Segment Start: DATA TO PROCESS

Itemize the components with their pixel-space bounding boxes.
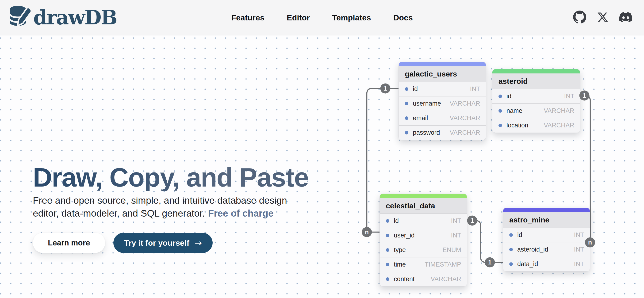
field-type: INT: [574, 260, 584, 268]
table-row: idINT: [503, 228, 590, 242]
field-type: INT: [451, 217, 462, 224]
table-row: emailVARCHAR: [399, 111, 486, 125]
field-name: username: [413, 100, 441, 107]
field-dot-icon: [509, 233, 513, 237]
table-name: asteroid: [492, 74, 580, 89]
table-name: galactic_users: [399, 66, 486, 82]
table-name: astro_mine: [503, 212, 590, 228]
hero-subtitle-line2: editor, data-modeler, and SQL generator.: [33, 208, 205, 219]
table-row: asteroid_idINT: [503, 242, 590, 257]
field-type: VARCHAR: [450, 114, 480, 122]
table-row: user_idINT: [380, 228, 467, 242]
table-accent-bar: [399, 62, 486, 66]
cardinality-badge: n: [362, 227, 372, 237]
field-dot-icon: [386, 234, 389, 237]
field-name: name: [506, 107, 522, 114]
nav-link-features[interactable]: Features: [231, 13, 264, 22]
try-it-button[interactable]: Try it for yourself →: [113, 233, 213, 253]
field-name: location: [506, 122, 528, 129]
hero-section: Draw, Copy, and Paste Free and open sour…: [0, 36, 644, 298]
main-nav: Features Editor Templates Docs: [231, 13, 413, 22]
learn-more-button[interactable]: Learn more: [33, 233, 105, 253]
arrow-right-icon: →: [194, 238, 202, 247]
field-type: TIMESTAMP: [424, 261, 461, 268]
field-name: id: [394, 217, 399, 224]
field-name: asteroid_id: [517, 246, 548, 253]
field-type: VARCHAR: [544, 122, 574, 129]
table-astro_mine: astro_mineidINTasteroid_idINTdata_idINT: [503, 208, 590, 272]
field-type: VARCHAR: [450, 129, 480, 136]
cardinality-badge: 1: [467, 216, 477, 226]
drawdb-logo-icon: [9, 5, 30, 30]
field-dot-icon: [509, 262, 513, 266]
table-row: contentVARCHAR: [380, 272, 467, 286]
x-icon: [597, 12, 608, 24]
field-name: id: [506, 93, 512, 100]
field-name: id: [413, 86, 418, 93]
field-type: VARCHAR: [431, 276, 461, 283]
cardinality-badge: n: [585, 238, 595, 248]
cardinality-badge: 1: [580, 90, 590, 101]
field-type: ENUM: [443, 246, 462, 254]
table-accent-bar: [503, 208, 590, 212]
free-of-charge-label: Free of charge: [208, 208, 274, 219]
table-row: usernameVARCHAR: [399, 96, 486, 111]
field-dot-icon: [405, 102, 408, 105]
field-dot-icon: [405, 131, 408, 134]
table-row: passwordVARCHAR: [399, 125, 486, 140]
field-type: INT: [451, 232, 462, 239]
table-celestial_data: celestial_dataidINTuser_idINTtypeENUMtim…: [380, 194, 467, 286]
field-dot-icon: [386, 263, 389, 266]
top-navbar: drawDB Features Editor Templates Docs: [0, 0, 644, 36]
brand-logo[interactable]: drawDB: [0, 5, 117, 30]
field-dot-icon: [509, 248, 513, 251]
relationship-line-celestial-astromine: [466, 220, 504, 262]
hero-subtitle: Free and open source, simple, and intuit…: [33, 194, 287, 220]
table-row: data_idINT: [503, 257, 590, 271]
field-name: user_id: [394, 232, 415, 239]
hero-subtitle-line1: Free and open source, simple, and intuit…: [33, 195, 287, 206]
field-name: password: [413, 129, 440, 136]
cta-row: Learn more Try it for yourself →: [33, 233, 213, 253]
try-it-label: Try it for yourself: [124, 238, 190, 248]
field-dot-icon: [498, 94, 502, 98]
field-type: INT: [574, 246, 584, 253]
field-type: INT: [574, 231, 584, 239]
social-link-x[interactable]: [597, 12, 608, 24]
field-name: id: [517, 231, 522, 239]
nav-link-docs[interactable]: Docs: [393, 13, 413, 22]
field-name: data_id: [517, 260, 538, 268]
field-name: time: [394, 261, 406, 268]
table-row: locationVARCHAR: [492, 118, 580, 132]
table-name: celestial_data: [380, 198, 467, 214]
field-name: content: [394, 276, 415, 283]
cardinality-badge: 1: [380, 84, 390, 94]
field-type: VARCHAR: [450, 100, 480, 107]
field-dot-icon: [498, 109, 502, 113]
field-dot-icon: [405, 116, 408, 120]
field-dot-icon: [386, 219, 389, 223]
field-type: VARCHAR: [544, 107, 574, 114]
discord-icon: [619, 10, 632, 25]
field-dot-icon: [405, 87, 408, 91]
github-icon: [573, 10, 586, 25]
table-accent-bar: [380, 194, 467, 198]
table-row: idINT: [399, 82, 486, 96]
social-link-github[interactable]: [573, 10, 586, 25]
nav-link-templates[interactable]: Templates: [332, 13, 371, 22]
field-dot-icon: [386, 248, 389, 252]
hero-title: Draw, Copy, and Paste: [33, 164, 308, 191]
field-name: type: [394, 246, 406, 254]
cardinality-badge: 1: [485, 258, 495, 268]
field-dot-icon: [386, 277, 389, 281]
nav-link-editor[interactable]: Editor: [287, 13, 310, 22]
table-row: idINT: [380, 214, 467, 228]
table-row: idINT: [492, 89, 580, 104]
field-name: email: [413, 114, 428, 122]
field-type: INT: [470, 86, 480, 93]
social-link-discord[interactable]: [619, 10, 632, 25]
field-dot-icon: [498, 124, 502, 127]
field-type: INT: [564, 93, 574, 100]
table-row: nameVARCHAR: [492, 104, 580, 118]
brand-name: drawDB: [33, 8, 117, 28]
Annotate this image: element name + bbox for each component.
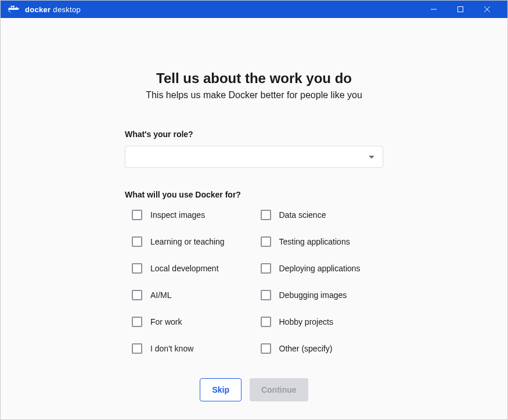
app-title: docker desktop [25,5,81,14]
chevron-down-icon [369,156,374,159]
checkbox-aiml[interactable]: AI/ML [132,290,255,300]
checkbox-hobby[interactable]: Hobby projects [261,317,384,327]
checkbox-local-dev[interactable]: Local development [132,263,255,274]
checkbox-other[interactable]: Other (specify) [261,343,384,354]
checkbox-icon [261,210,271,220]
checkbox-label: Debugging images [279,290,347,300]
checkbox-label: For work [150,317,182,326]
button-row: Skip Continue [125,378,383,401]
checkbox-grid: Inspect images Data science Learning or … [125,210,383,354]
checkbox-for-work[interactable]: For work [132,317,255,327]
svg-rect-5 [13,6,15,8]
checkbox-debugging[interactable]: Debugging images [261,290,384,300]
content-area: Tell us about the work you do This helps… [1,18,507,419]
maximize-button[interactable] [447,1,474,18]
checkbox-icon [261,263,271,274]
checkbox-icon [261,343,271,354]
checkbox-label: Testing applications [279,237,350,246]
checkbox-label: I don't know [150,344,193,353]
app-title-bold: docker [25,5,51,14]
titlebar-brand: docker desktop [8,5,81,14]
checkbox-icon [261,290,271,300]
app-title-light: desktop [51,5,81,14]
checkbox-deploying[interactable]: Deploying applications [261,263,384,274]
checkbox-icon [132,343,142,354]
checkbox-icon [132,236,142,247]
docker-logo-icon [8,5,20,14]
close-button[interactable] [474,1,500,18]
checkbox-icon [261,236,271,247]
use-label: What will you use Docker for? [125,190,383,199]
checkbox-icon [261,317,271,327]
role-select[interactable] [125,146,383,168]
checkbox-label: Learning or teaching [150,237,225,246]
checkbox-testing[interactable]: Testing applications [261,236,384,247]
checkbox-label: Other (specify) [279,344,333,353]
checkbox-icon [132,317,142,327]
checkbox-label: Local development [150,264,219,273]
survey-form: What's your role? What will you use Dock… [125,130,383,401]
checkbox-icon [132,263,142,274]
page-heading: Tell us about the work you do [156,70,352,87]
checkbox-dont-know[interactable]: I don't know [132,343,255,354]
titlebar: docker desktop [1,1,507,18]
page-subheading: This helps us make Docker better for peo… [146,90,362,100]
checkbox-icon [132,210,142,220]
svg-rect-7 [458,7,463,12]
checkbox-label: AI/ML [150,290,172,300]
checkbox-inspect-images[interactable]: Inspect images [132,210,255,220]
minimize-button[interactable] [420,1,447,18]
role-label: What's your role? [125,130,383,139]
checkbox-data-science[interactable]: Data science [261,210,384,220]
continue-button: Continue [250,378,308,401]
svg-rect-4 [11,6,13,8]
checkbox-label: Inspect images [150,210,205,220]
checkbox-label: Data science [279,210,326,220]
checkbox-icon [132,290,142,300]
checkbox-label: Hobby projects [279,317,333,326]
window-controls [420,1,500,18]
checkbox-label: Deploying applications [279,264,361,273]
checkbox-learning[interactable]: Learning or teaching [132,236,255,247]
skip-button[interactable]: Skip [200,378,242,401]
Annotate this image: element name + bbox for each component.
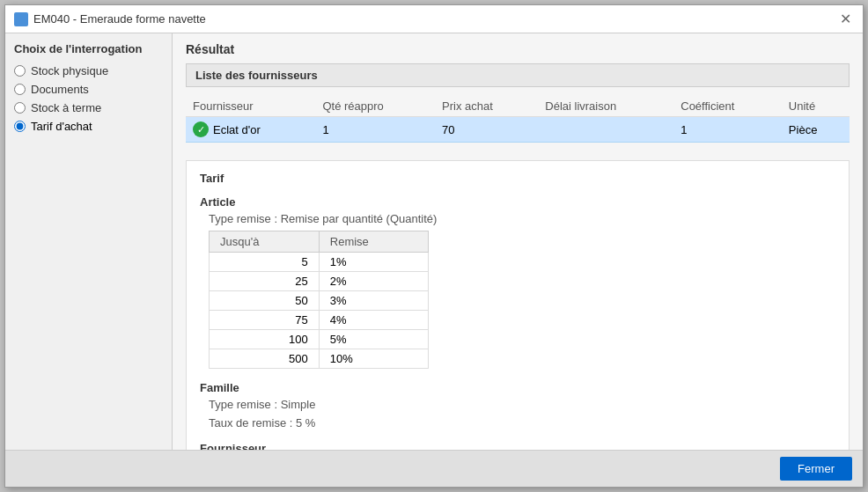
remise-row: 252%	[210, 272, 429, 291]
remise-value: 2%	[319, 272, 428, 291]
remise-row: 1005%	[210, 330, 429, 349]
article-type-remise: Type remise : Remise par quantité (Quant…	[209, 212, 835, 225]
supplier-table: Fournisseur Qté réappro Prix achat Délai…	[186, 96, 850, 143]
radio-stock-physique[interactable]	[14, 65, 26, 77]
main-window: EM040 - Emeraude forme navette ✕ Choix d…	[4, 4, 864, 488]
option-stock-physique[interactable]: Stock physique	[14, 64, 163, 77]
label-tarif-achat: Tarif d'achat	[31, 120, 92, 133]
col-jusqua: Jusqu'à	[210, 231, 320, 253]
remise-jusqua: 25	[210, 272, 320, 291]
supplier-name-cell: ✓ Eclat d'or	[186, 117, 315, 143]
option-documents[interactable]: Documents	[14, 83, 163, 96]
tarif-section: Tarif Article Type remise : Remise par q…	[186, 160, 850, 450]
title-bar-text: EM040 - Emeraude forme navette	[14, 12, 206, 26]
supplier-coefficient: 1	[673, 117, 782, 143]
default-supplier-icon: ✓	[193, 121, 209, 137]
left-panel: Choix de l'interrogation Stock physique …	[5, 33, 173, 450]
label-stock-a-terme: Stock à terme	[31, 101, 101, 114]
col-unite: Unité	[782, 96, 850, 117]
close-button[interactable]: ✕	[836, 11, 854, 28]
col-prix-achat: Prix achat	[435, 96, 538, 117]
col-fournisseur: Fournisseur	[186, 96, 315, 117]
article-section: Article Type remise : Remise par quantit…	[200, 195, 835, 369]
remise-jusqua: 5	[210, 253, 320, 272]
supplier-qte-reappro: 1	[315, 117, 435, 143]
radio-group: Stock physique Documents Stock à terme T…	[14, 64, 163, 133]
option-tarif-achat[interactable]: Tarif d'achat	[14, 120, 163, 133]
remise-value: 1%	[319, 253, 428, 272]
remise-jusqua: 100	[210, 330, 320, 349]
remise-table: Jusqu'à Remise 51%252%503%754%1005%50010…	[209, 231, 429, 369]
famille-title: Famille	[200, 381, 835, 394]
left-panel-title: Choix de l'interrogation	[14, 42, 163, 55]
col-coefficient: Coéfficient	[673, 96, 782, 117]
col-remise: Remise	[319, 231, 428, 253]
table-row[interactable]: ✓ Eclat d'or 1 70 1 Pièce	[186, 117, 850, 143]
footer: Fermer	[5, 450, 863, 487]
famille-section: Famille Type remise : Simple Taux de rem…	[200, 381, 835, 430]
remise-value: 3%	[319, 291, 428, 311]
supplier-unite: Pièce	[782, 117, 850, 143]
famille-taux-remise: Taux de remise : 5 %	[209, 416, 835, 430]
radio-tarif-achat[interactable]	[14, 121, 26, 132]
radio-stock-a-terme[interactable]	[14, 102, 26, 114]
remise-row: 51%	[210, 253, 429, 272]
remise-value: 5%	[319, 330, 428, 349]
result-label: Résultat	[186, 42, 850, 56]
supplier-section-header: Liste des fournisseurs	[186, 63, 850, 87]
remise-row: 50010%	[210, 349, 429, 369]
option-stock-a-terme[interactable]: Stock à terme	[14, 101, 163, 114]
window-body: Choix de l'interrogation Stock physique …	[5, 33, 863, 450]
app-icon	[14, 12, 28, 26]
col-qte-reappro: Qté réappro	[315, 96, 435, 117]
article-title: Article	[200, 195, 835, 209]
remise-jusqua: 50	[210, 291, 320, 311]
tarif-title: Tarif	[200, 172, 835, 185]
remise-jusqua: 500	[210, 349, 320, 369]
radio-documents[interactable]	[14, 84, 26, 95]
remise-row: 503%	[210, 291, 429, 311]
title-bar: EM040 - Emeraude forme navette ✕	[5, 5, 863, 33]
fermer-button[interactable]: Fermer	[780, 457, 852, 481]
label-stock-physique: Stock physique	[31, 64, 108, 77]
right-panel: Résultat Liste des fournisseurs Fourniss…	[173, 33, 863, 450]
remise-value: 4%	[319, 311, 428, 330]
supplier-section: Liste des fournisseurs Fournisseur Qté r…	[186, 63, 850, 143]
col-delai-livraison: Délai livraison	[538, 96, 673, 117]
supplier-name: Eclat d'or	[213, 123, 261, 136]
supplier-delai-livraison	[538, 117, 673, 143]
remise-jusqua: 75	[210, 311, 320, 330]
remise-row: 754%	[210, 311, 429, 330]
fournisseur-tarif-title: Fournisseur	[200, 442, 835, 450]
famille-type-remise: Type remise : Simple	[209, 398, 835, 411]
supplier-prix-achat: 70	[435, 117, 538, 143]
fournisseur-section: Fournisseur Taux de remise : 0 %	[200, 442, 835, 450]
window-title: EM040 - Emeraude forme navette	[33, 12, 206, 26]
label-documents: Documents	[31, 83, 89, 96]
remise-value: 10%	[319, 349, 428, 369]
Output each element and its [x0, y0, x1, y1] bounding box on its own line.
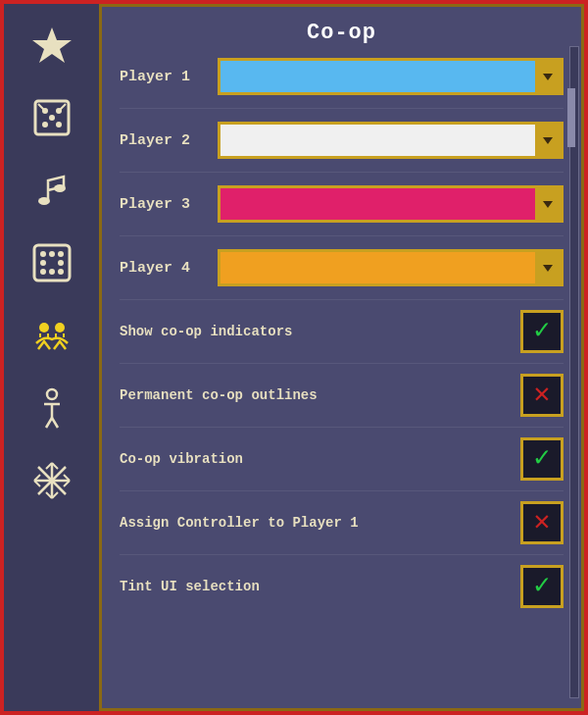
sidebar	[4, 4, 102, 711]
player-2-color-select[interactable]	[218, 122, 564, 159]
player-2-dropdown-arrow[interactable]	[535, 125, 561, 156]
toggle-coop-indicators-row: Show co-op indicators ✓	[120, 310, 564, 353]
svg-point-9	[38, 197, 50, 205]
divider-4	[120, 299, 564, 300]
toggle-coop-indicators-checkbox[interactable]: ✓	[520, 310, 564, 353]
svg-point-22	[47, 389, 57, 399]
divider-7	[120, 490, 564, 491]
svg-point-20	[39, 323, 49, 332]
player-3-dropdown-arrow[interactable]	[535, 188, 561, 220]
svg-point-16	[58, 260, 64, 266]
sidebar-item-music[interactable]	[23, 161, 81, 220]
sidebar-item-effects[interactable]	[23, 88, 81, 147]
player-1-color-select[interactable]	[218, 58, 564, 95]
player-4-row: Player 4	[120, 246, 564, 289]
check-green-icon-2: ✓	[534, 445, 551, 473]
toggle-assign-controller-row: Assign Controller to Player 1 ✕	[120, 501, 564, 544]
player-4-swatch	[220, 252, 535, 283]
player-3-color-select[interactable]	[218, 185, 564, 223]
svg-marker-38	[543, 265, 553, 272]
divider-1	[120, 108, 564, 109]
player-1-dropdown-arrow[interactable]	[535, 61, 561, 92]
player-4-color-select[interactable]	[218, 249, 564, 286]
player-3-label: Player 3	[120, 196, 208, 213]
toggle-coop-outlines-label: Permanent co-op outlines	[120, 386, 511, 404]
sidebar-item-favorites[interactable]	[23, 16, 81, 75]
check-red-icon: ✕	[534, 382, 551, 409]
sidebar-item-accessibility[interactable]	[23, 379, 81, 437]
check-red-icon-2: ✕	[534, 509, 551, 536]
toggle-assign-controller-checkbox[interactable]: ✕	[520, 501, 564, 544]
toggle-tint-ui-row: Tint UI selection ✓	[120, 565, 564, 608]
main-content: Co-op Player 1 Player 2	[102, 4, 584, 711]
svg-point-17	[40, 269, 46, 275]
settings-list: Player 1 Player 2	[102, 55, 581, 618]
svg-point-18	[49, 269, 55, 275]
svg-point-12	[40, 251, 46, 257]
sidebar-item-advanced[interactable]	[23, 451, 81, 510]
scrollbar-track[interactable]	[569, 46, 579, 698]
toggle-coop-vibration-row: Co-op vibration ✓	[120, 437, 564, 481]
player-4-dropdown-arrow[interactable]	[535, 252, 561, 283]
svg-point-13	[49, 251, 55, 257]
divider-2	[120, 172, 564, 173]
divider-8	[120, 554, 564, 555]
player-1-swatch	[220, 61, 535, 92]
sidebar-item-coop[interactable]	[23, 306, 81, 365]
svg-marker-0	[32, 27, 72, 63]
toggle-coop-outlines-row: Permanent co-op outlines ✕	[120, 374, 564, 417]
scrollbar-thumb[interactable]	[567, 88, 575, 147]
svg-point-21	[55, 323, 65, 332]
divider-6	[120, 427, 564, 428]
svg-line-8	[60, 104, 66, 110]
svg-point-15	[40, 260, 46, 266]
svg-marker-35	[543, 74, 553, 80]
svg-point-10	[54, 184, 66, 192]
player-2-row: Player 2	[120, 119, 564, 162]
svg-marker-37	[543, 201, 553, 208]
svg-line-7	[38, 104, 44, 110]
svg-point-19	[58, 269, 64, 275]
sidebar-item-gameplay[interactable]	[23, 233, 81, 292]
player-1-row: Player 1	[120, 55, 564, 98]
app-frame: Co-op Player 1 Player 2	[0, 0, 588, 715]
toggle-coop-vibration-label: Co-op vibration	[120, 450, 511, 468]
toggle-coop-indicators-label: Show co-op indicators	[120, 323, 511, 340]
toggle-coop-outlines-checkbox[interactable]: ✕	[520, 374, 564, 417]
check-green-icon-3: ✓	[534, 573, 551, 600]
toggle-coop-vibration-checkbox[interactable]: ✓	[520, 437, 564, 481]
toggle-tint-ui-label: Tint UI selection	[120, 578, 511, 595]
player-2-label: Player 2	[120, 132, 208, 149]
player-3-row: Player 3	[120, 182, 564, 226]
check-green-icon: ✓	[534, 318, 551, 345]
toggle-assign-controller-label: Assign Controller to Player 1	[120, 514, 511, 532]
svg-marker-36	[543, 137, 553, 144]
svg-rect-11	[34, 245, 70, 281]
player-2-swatch	[220, 125, 535, 156]
toggle-tint-ui-checkbox[interactable]: ✓	[520, 565, 564, 608]
player-3-swatch	[220, 188, 535, 220]
page-title: Co-op	[102, 7, 581, 55]
player-4-label: Player 4	[120, 260, 208, 277]
divider-5	[120, 363, 564, 364]
divider-3	[120, 235, 564, 236]
svg-point-14	[58, 251, 64, 257]
svg-point-4	[42, 122, 48, 128]
svg-point-6	[49, 115, 55, 121]
svg-point-5	[56, 122, 62, 128]
player-1-label: Player 1	[120, 69, 208, 85]
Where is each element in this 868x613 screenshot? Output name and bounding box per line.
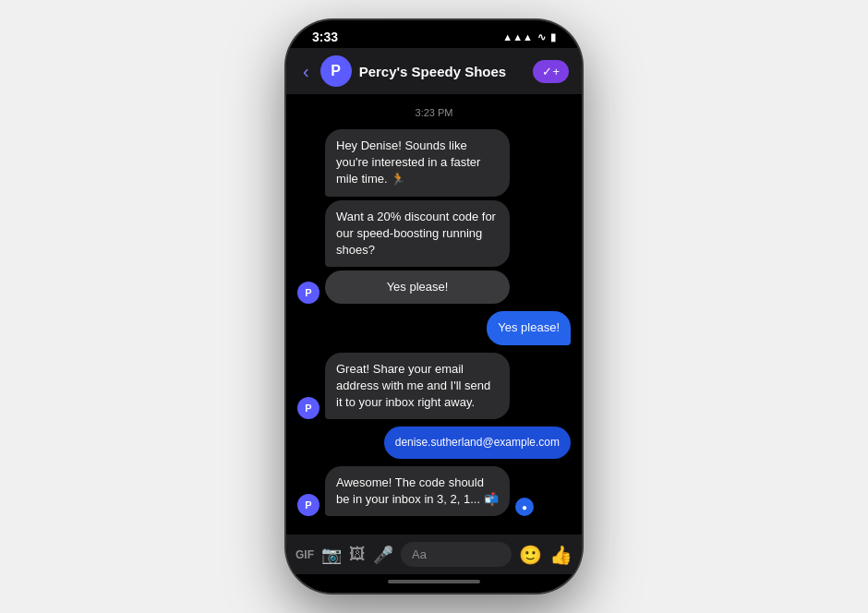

Segment End: DATA TO PROCESS

Go through the records above and copy every line with the word "Other".

RESULT OF THIS TASK -
checkbox-other[interactable]: Other (specify) [261,343,384,354]
checkbox-label: Other (specify) [279,344,333,353]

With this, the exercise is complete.